I am determined to be skinny by December 1st. Grrr. I will show them all!!

Don't yell at me, but I am considering taking up smoking. Not cause its 'cool,' it not. Because the whole appetite suppressant thing.
Its either that or diet pills. Blah.
Any input about that would be nice :)

Home again home again.

I went out to my Dads for a week, ate everything in sight. Gain half a kg. I'm so gross. :p

Looks like mums friend has forgotten about the exercise bike...
Aaand I dont want to be rude and ask her for it...
But I really need it.

I saw one for only $250 in a sports shop yesterday... If I had that much, I would have bought it, without a second thought.

I should probably join a gym again... I cancelled my last membership because I never went...
In my defense though, it was ment to be a joint effort with my cousin, and she never went, so I never went... She was my ride there.






I hate being fat.

Wednesday, 13 July 2011

Feeling rather hopeless...

Blah.
Blahblahblah.
I feel gross.
I gain weight, then lose it, gain it back, and lose it again.
But I never really actually lose any.
I've been at 95.4 for I don't know how long.
It's so difficult to eat what I want, seeing as I live with my mum and (sometimes) little brother.
If only someone would hire me, then I could start saving, and move the heck out of here!

Ugh.
This is lame.
I don't know where to go from here.
I'm just... floating, at the moment.
Not sure of anything, just the need to lose weight, as fast as possible.

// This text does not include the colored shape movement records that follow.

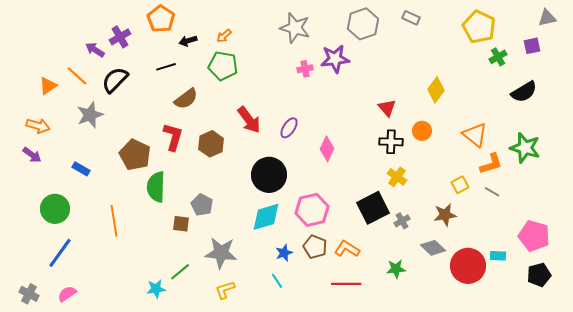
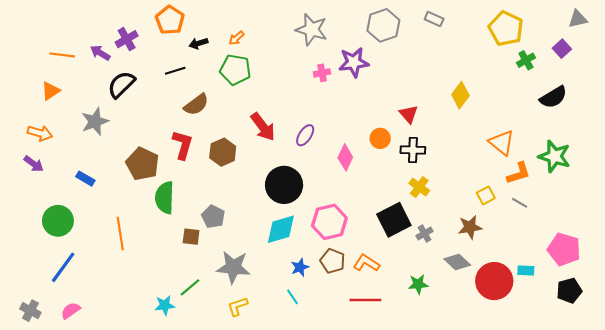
purple square: (532, 46) -> (562, 49), turned -30
orange line: (77, 76) -> (62, 55), moved, turned -35
orange circle: (422, 131) -> (380, 138), moved

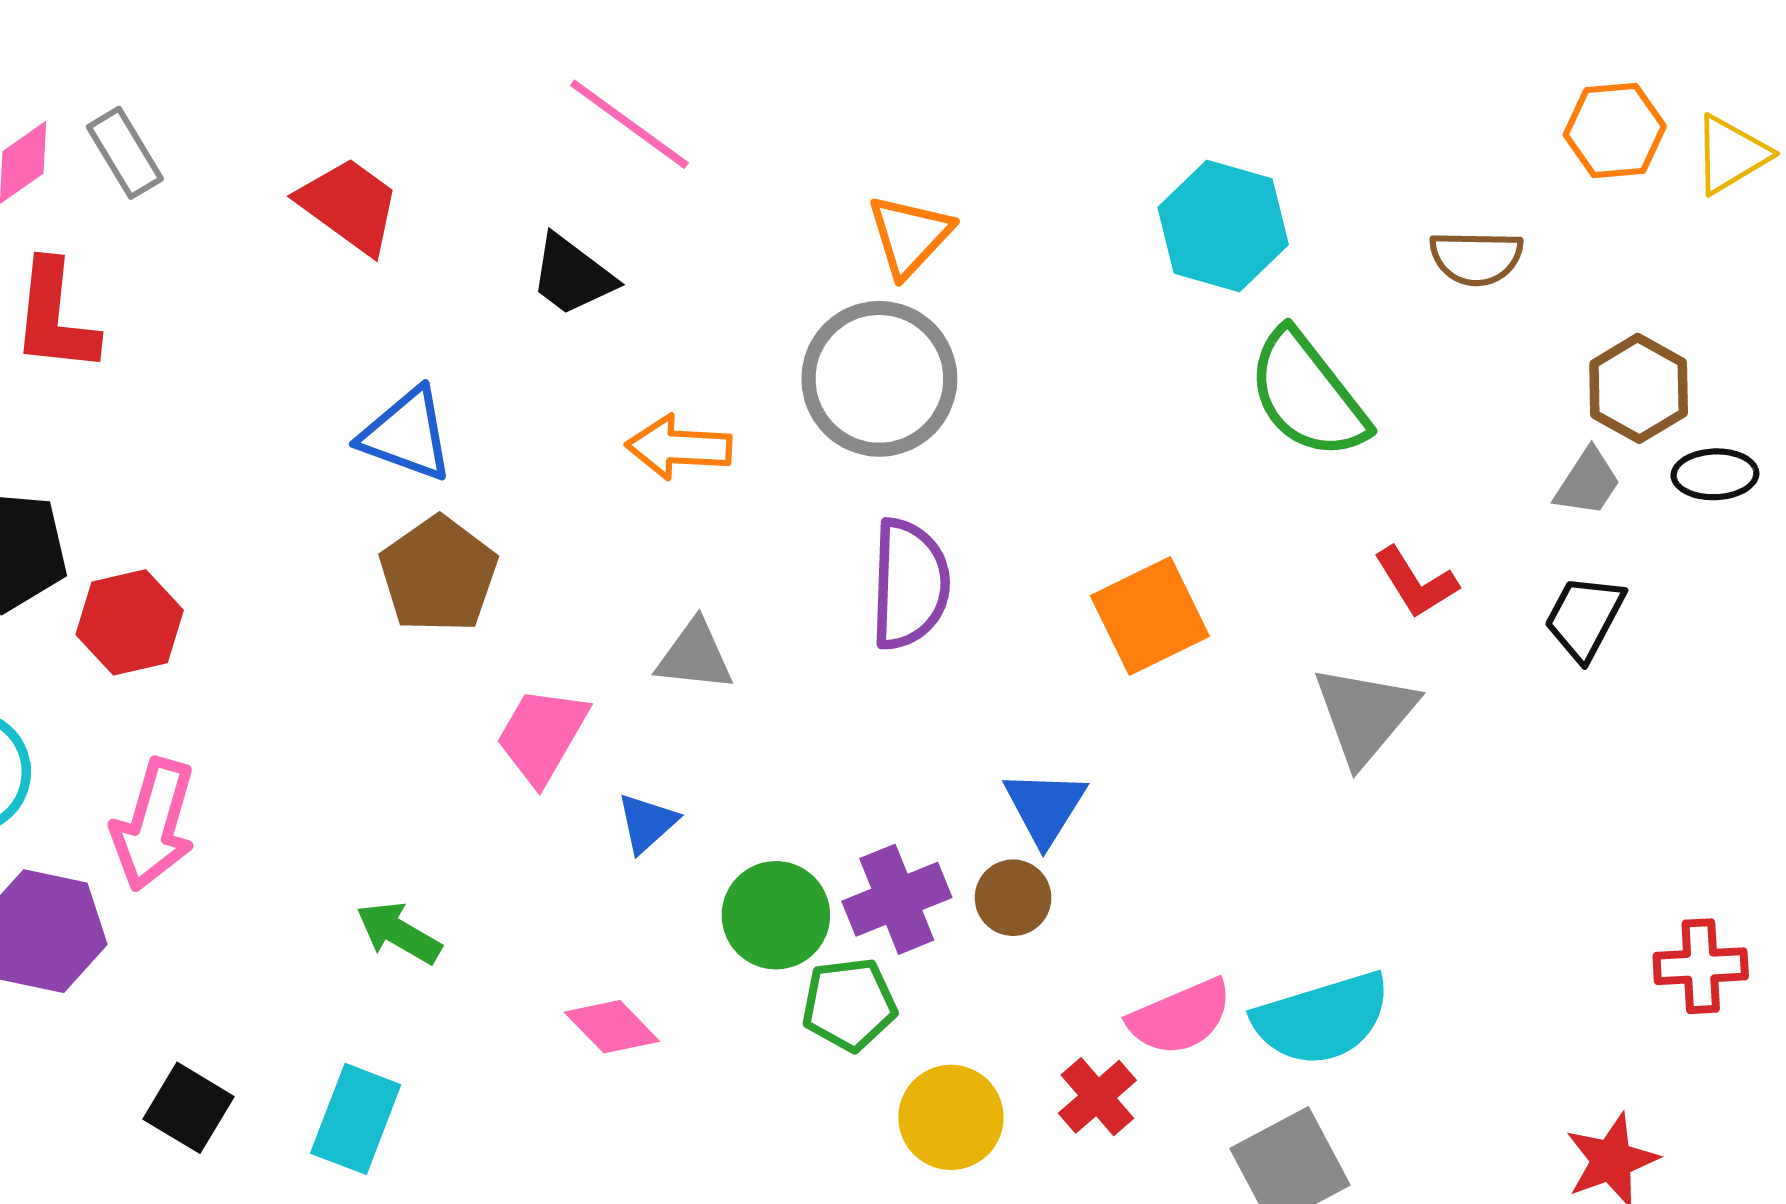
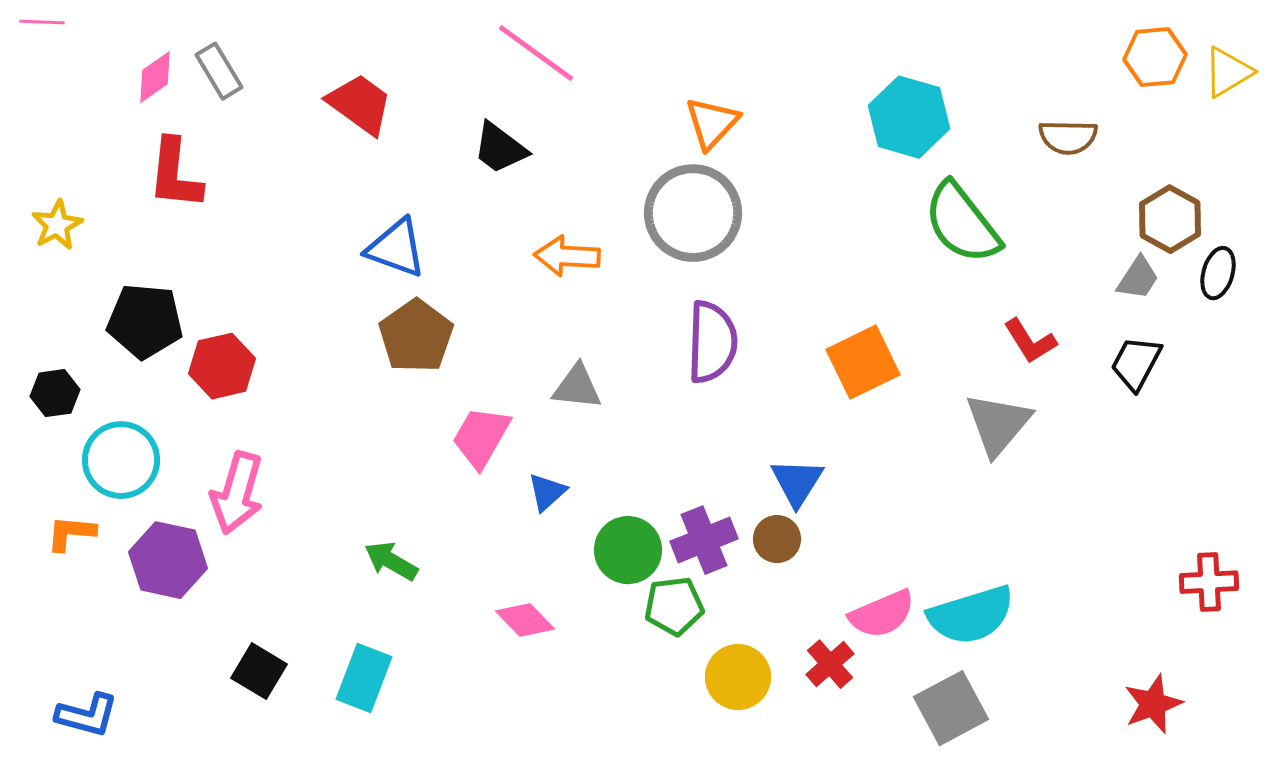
black ellipse: (1715, 474) -> (1218, 273), turned -72

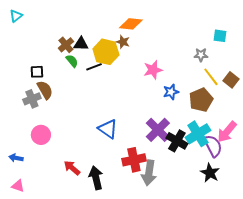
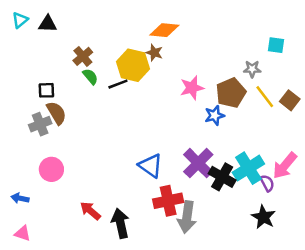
black triangle: (81, 44) -> (48, 24), moved
brown pentagon: (201, 100) -> (231, 93), moved
blue triangle: (108, 129) -> (151, 166), moved
purple semicircle: (213, 146) -> (267, 183), size x0.6

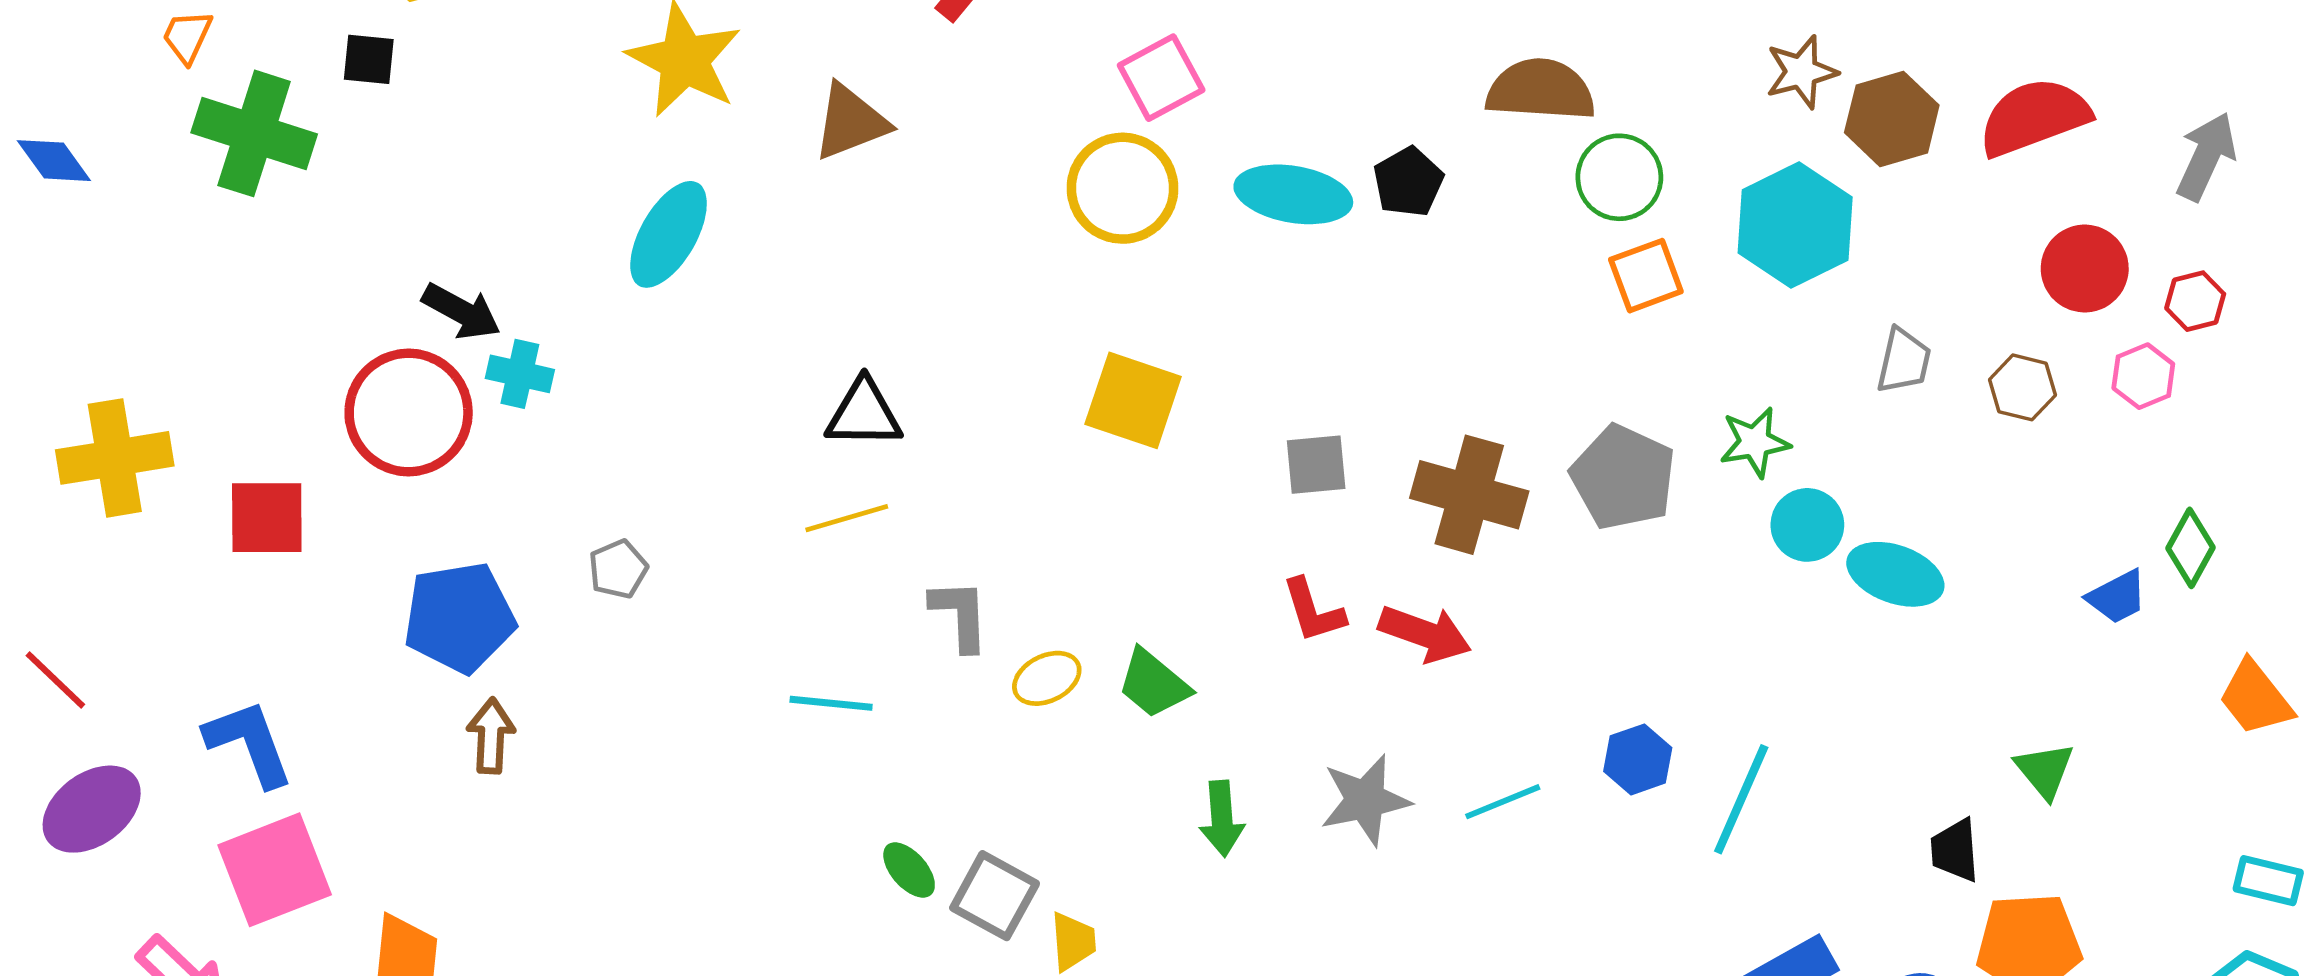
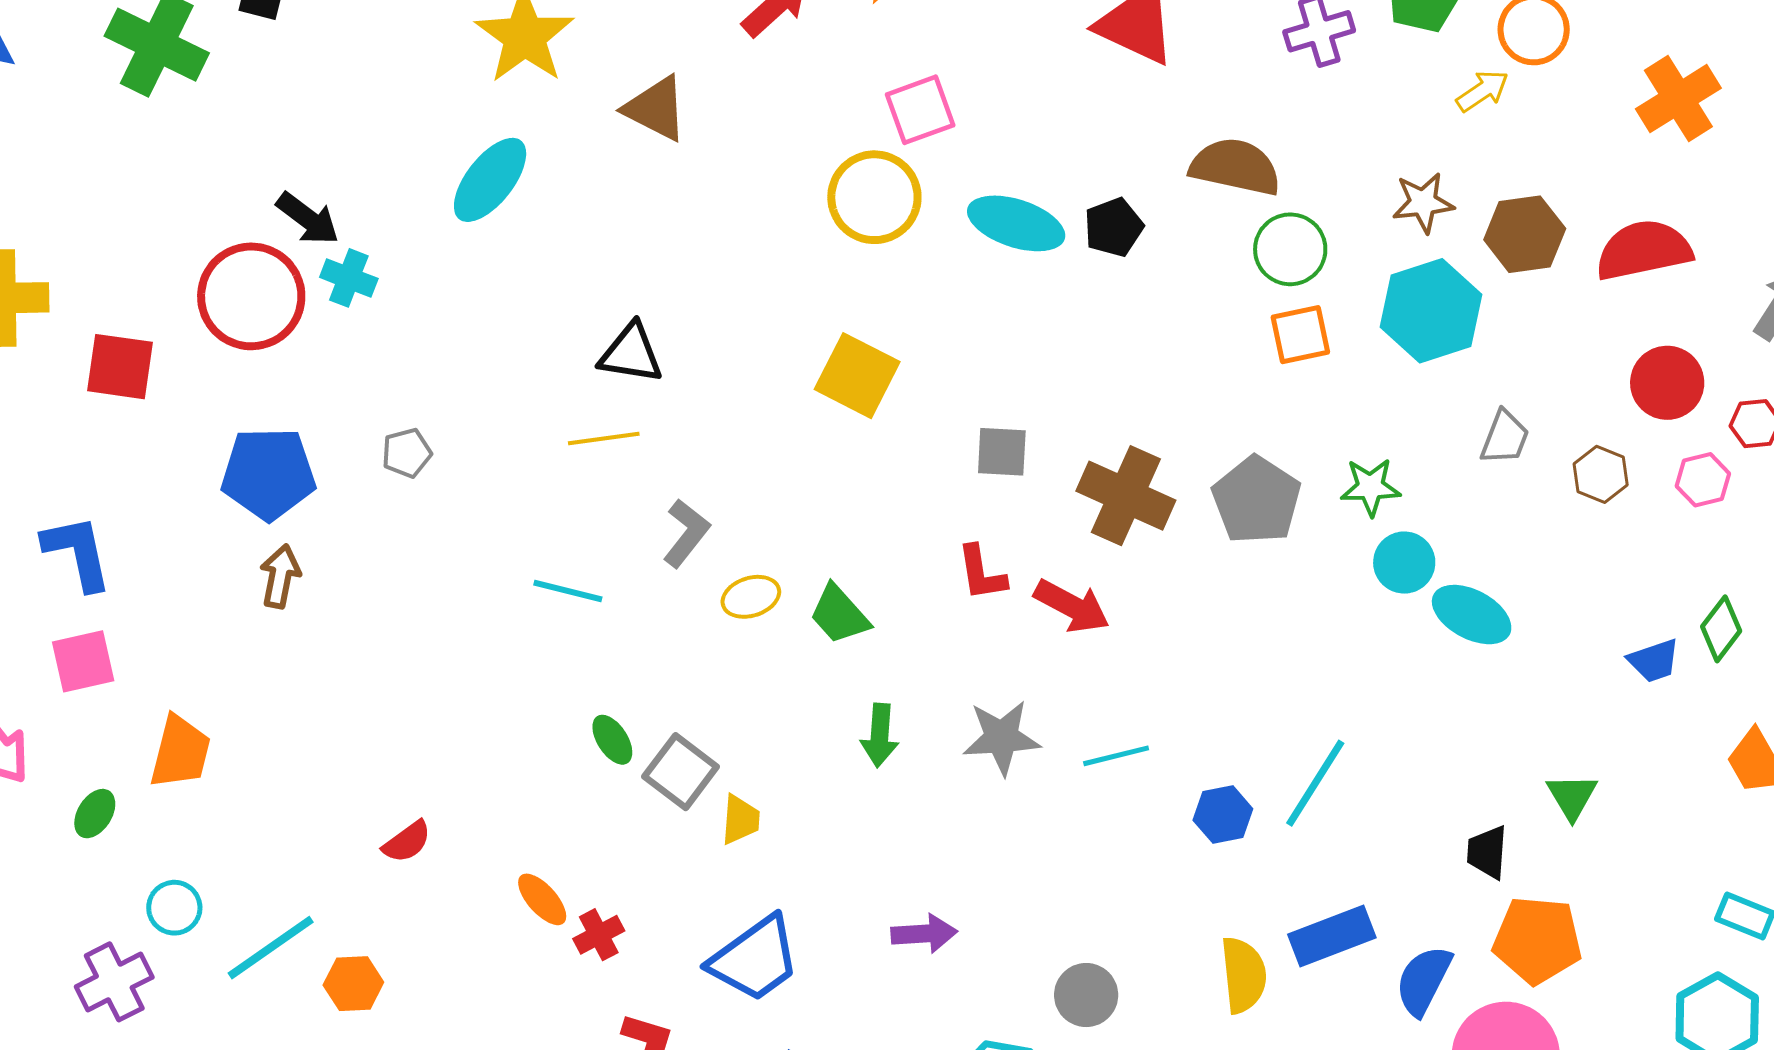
brown star: (1801, 72) -> (1423, 203), moved
brown triangle: (851, 122) -> (656, 109), turned 40
gray L-shape: (960, 615) -> (686, 533), turned 32
blue hexagon: (1638, 759) -> (1223, 814), moved
pink square: (275, 870) -> (83, 661), size x0.7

I hope this feeling goes away soon...

Monday, 11 July 2011

I am pretty much a tub of lard.

Ugh.
I am so frigging disgusted with my self right now. I actually feel full. I don't even remember the last time I felt like this. I'm such a fatty. :p
Seriously.
I woke up at 11 this morning, and know what I had for breakfast?
Frigging cake! I am insanely embarrassed to say that, but its true. I had cake, and then I had two pieces of toast, just because it was there.
You know who has cake for breakfast?
Lard-ass fattys with no will power, that's who.

*le sigh.*
Now I have that out of my system, I feel a little better.
In other news....
18th birthday party's are a baaaaad idea. I went to two last week, my friends, who for the sake of anonymity will be called C, and my own.
Crazy amounts of food consumed, and even crazier amounts of empty calories in the form of alcohol were consumed.
*another le sigh.*

I swear that starting right this very minute, I am back on the wagon.
I will resume restricting, counting calories, and hating myself for days if I binge.
That really sounds pretty terrible, just printed there in black and white, but it really is my lifeblood. I would have nothing to do, to aim for if I didn't have Ana.
So I thank her, for sticking with me, even after all the times I ignored her and ate the stupid food.

But yes. On a happier note, I am finally 18!
Woo! :D
I can finally do everything Ive been doing for the last 5 years, legally. Haha :)
That's such a tacky line, but Ive always wanted to use it!
Honestly though, its a lie.
I was a terribly good kid. I only got drunk like, 3 times, and smoked twice I think?
I really was the goody goody!

On another happy note, I weighed myself at the beginning of the week of the two 18ths, and at the end of the week, and I only gained 0.1 of a kg. Thank gosh.
I really thought it would be much more than that.

But anyway, I should be off, as I have to get ready to go to the movies with some friends :)
And I wont eat any of the fatty cinema food!
:)

Wednesday, 6 July 2011

Frick, frick, frick!
I gained a half a kilo :p
Though that's not surprising, I have been eating like a cow the last few days, which is what I'm going to look like if I'm not careful!
I have been binging for the last two days, because of seriously crazy family drama. *sigh*
If I get fat again, I blame my out-of-control brother.
OK! As of tomorrow, back to eating as leeetle as possible. :)
On another note...
Eep.
I fear my cover has been blown.
I was writing the above post when I hear my brother say "Ana is the demon I cling to? Whats that? What are you writing?" He was standing above me reading over my shoulder! Crap. I just have to pray that he forgets all about it...
Or else I'm royally boned. :p

Sigh. I really cannot wait until I move out and get my own place. I wont have to hide anything, and can just be me.